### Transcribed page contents
━━━━━━━━━━━━━━━━━━━━

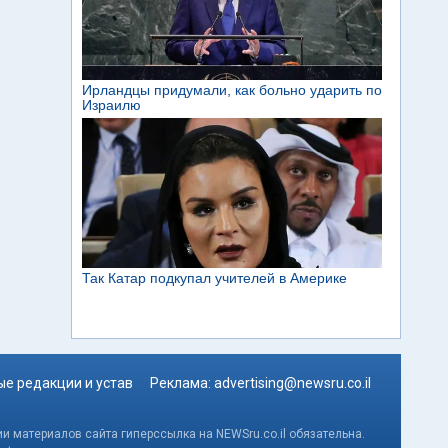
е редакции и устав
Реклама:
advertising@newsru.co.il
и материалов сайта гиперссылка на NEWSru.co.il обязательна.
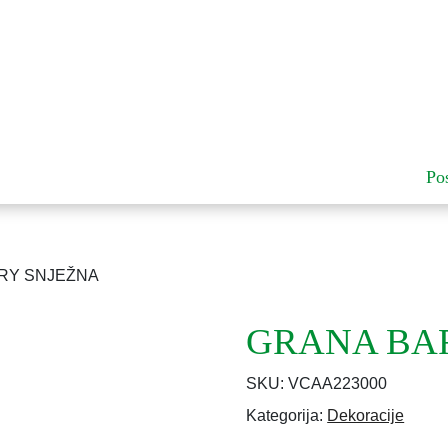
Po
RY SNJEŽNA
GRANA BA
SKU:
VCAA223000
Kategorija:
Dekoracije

━━━━━━━━━━━━━━━━━━━━

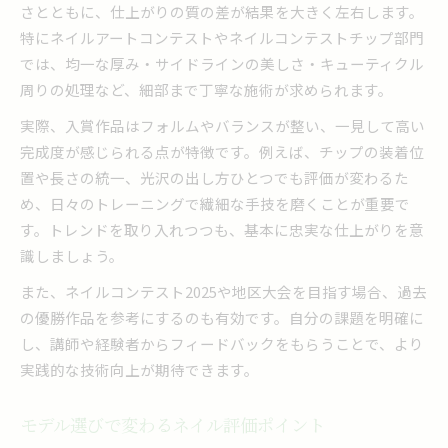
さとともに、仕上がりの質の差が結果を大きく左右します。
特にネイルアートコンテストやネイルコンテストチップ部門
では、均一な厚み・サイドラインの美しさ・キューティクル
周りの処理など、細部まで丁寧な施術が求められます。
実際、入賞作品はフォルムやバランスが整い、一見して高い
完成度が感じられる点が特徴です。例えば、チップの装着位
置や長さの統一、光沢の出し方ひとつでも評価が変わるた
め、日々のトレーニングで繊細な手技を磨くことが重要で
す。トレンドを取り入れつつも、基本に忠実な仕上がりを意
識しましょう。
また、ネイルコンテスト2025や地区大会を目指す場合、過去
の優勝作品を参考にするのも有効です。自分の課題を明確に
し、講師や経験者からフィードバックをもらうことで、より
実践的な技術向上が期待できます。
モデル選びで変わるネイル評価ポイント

━━━━━━━━━━━━━━━━━━━━

### Work item
All lines in the data above from the one with "さとともに、仕上がりの質の差が結果を大きく左右します。" through the one with "モデル選びで変わるネイル評価ポイント" must be repeated exactly, and no others.

### Exercise result
さとともに、仕上がりの質の差が結果を大きく左右します。
特にネイルアートコンテストやネイルコンテストチップ部門
では、均一な厚み・サイドラインの美しさ・キューティクル
周りの処理など、細部まで丁寧な施術が求められます。
実際、入賞作品はフォルムやバランスが整い、一見して高い
完成度が感じられる点が特徴です。例えば、チップの装着位
置や長さの統一、光沢の出し方ひとつでも評価が変わるた
め、日々のトレーニングで繊細な手技を磨くことが重要で
す。トレンドを取り入れつつも、基本に忠実な仕上がりを意
識しましょう。
また、ネイルコンテスト2025や地区大会を目指す場合、過去
の優勝作品を参考にするのも有効です。自分の課題を明確に
し、講師や経験者からフィードバックをもらうことで、より
実践的な技術向上が期待できます。
モデル選びで変わるネイル評価ポイント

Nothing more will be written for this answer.